If you are completely new to Pandas and are just thinking of DataFrames as a wrapper for nested Python lists, then your first instinct may be to iterate through rows one at a time, such as by using df.iterrows().

%%timeit# `iterrows` is a generator that yields indices and rows
dists = []
for i, r in large_copy.iterrows():
dists.append(haversine(r["lat1"], r["lon1"], r["lat2"], r["lon2"]))
large_copy["spherical_dist"] = dists> 736 ms ± 29.4 ms per loop (mean ± std. dev. of 7 runs, 1 loop each)

740 ms per loop is 3/4 of a second and can really add up. 100,000 rows will end up taking you 20 hours.

There’s a somewhat optimized way with the df.apply() method, which works on both DataFrame and Series objects. You define a custom function and send it through, and it will try to infer faster ways of processing the DataFrame columns faster in some cases.

large_copy["spherical_dist"] = large_copy.apply(
lambda r: haversine(r["lat1"], r["lon1"], r["lat2"], r["lon2"]), axis=1
)
> 387 ms ± 31.1 ms per loop (mean ± std. dev. of 7 runs, 1 loop each)

This is an improvement, but it’s not amazing. What you need to do is use vectorization, which to put in absolutely simplistic terms, is to feed into a Numpy-compatible function a whole Series of values that would normally take one value at a time so that the C code is free to divide up the vector internally and do parallel processing. Numpy functions can usually take a single value, a vector, or a matrix. If the internal processing can act on both a single value or a vector of values at every step, you can use vectorization out of the box.

%timeit large_copy["spherical_dist"] = haversine(
large_copy["lat1"],
large_copy["lon1"],
large_copy["lat2"],
large_copy["lon2"]
)
> 2.17 ms ± 188 µs per loop (mean ± std. dev. of 7 runs, 1000 loops each)

That’s about a 100X speedup — 20 hours has shrunk down to about 4 minutes. Note that I haven’t changed the original function in any way. If you go look at the code, you can trace for yourself how the values can be both single values or a Series.

Some rules of thumb for iterating

Like with indexing, Pandas is flexible about how you want to go through the values of each row. The following are some rules of thumb:

  • If you want to apply the same transformation to each value of of a column, you should use vectorization.
  • If you need conditional vectorization, use boolean indexing.
  • Also works on strings! i.e. Series.str.replace("remove_word", "")
  • You should only use apply for specific functions that can’t be broadcast. i.e. pd.to_datetime()
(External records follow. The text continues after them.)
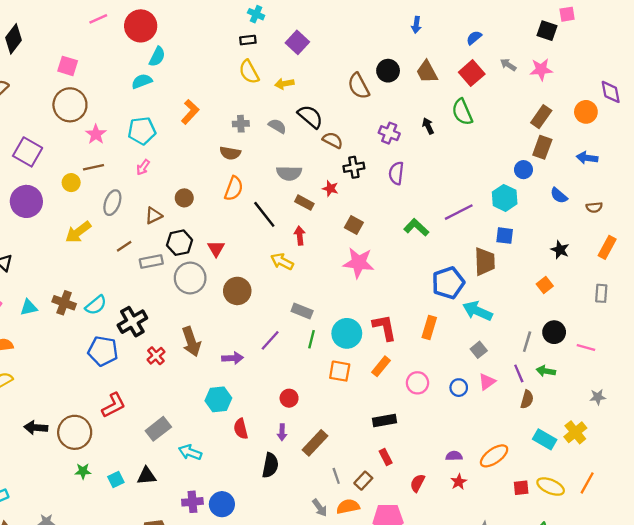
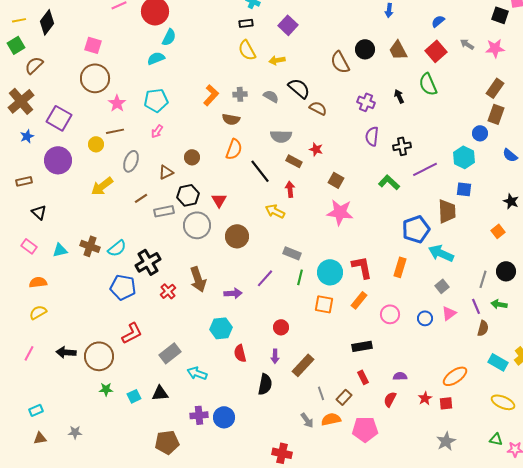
orange L-shape: (190, 112) -> (211, 95), moved
black cross: (354, 167) -> (402, 146), moved
purple semicircle: (454, 456) -> (400, 376), moved
red square: (521, 488) -> (446, 403), moved

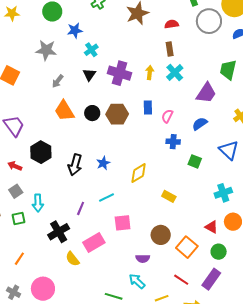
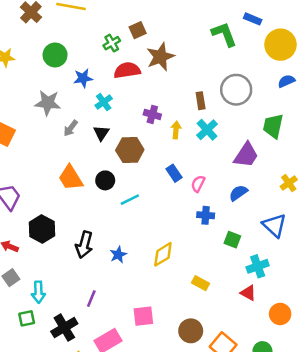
gray circle: (209, 21) -> (236, 90), moved
red semicircle: (172, 24) -> (127, 70), moved, size x1.5
purple cross: (120, 73) -> (152, 114), moved, size x0.6
gray arrow: (58, 81) -> (71, 128), moved
blue rectangle: (148, 107) -> (174, 173), turned -32
brown hexagon: (117, 114) -> (130, 150), moved
blue star: (103, 163) -> (118, 255), moved
cyan cross: (223, 193) -> (258, 266), moved
cyan line: (107, 197) -> (130, 200), moved
green square: (19, 218) -> (27, 318), moved
red triangle: (211, 227) -> (248, 293), moved

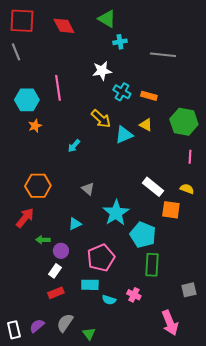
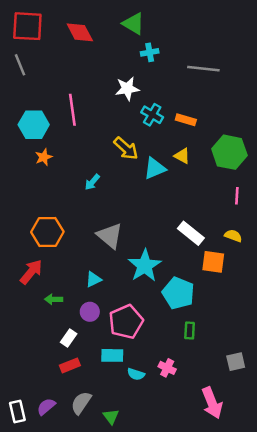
gray triangle: (88, 189) -> (110, 236), size x1.6
purple circle: (61, 251) -> (90, 312), moved
green rectangle: (152, 265) -> (190, 330), size x0.6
Just-in-time compilation with Numba

What if you can’t vectorize? Does this mean you’re stuck with df.apply()? Not necessarily – if your code can be expressed as a combination of pure Python and Numpy arrays, you should give Numba a try and see if your code can be sped up for you. Writing Numba is nothing like writing Cython, which is a lot like writing a whole new programming language if you just know Python. Again, as long as your code can be expressed in pure Python and Numpy, it’s literally just putting a couple of decorators on top of the existing functions.

This example is based on some functions that calculate if a given complex number is part of the Mandlebrot set and visualizes the resulting fractal from trying every pixel coordinate. It was taken from the Numba docs.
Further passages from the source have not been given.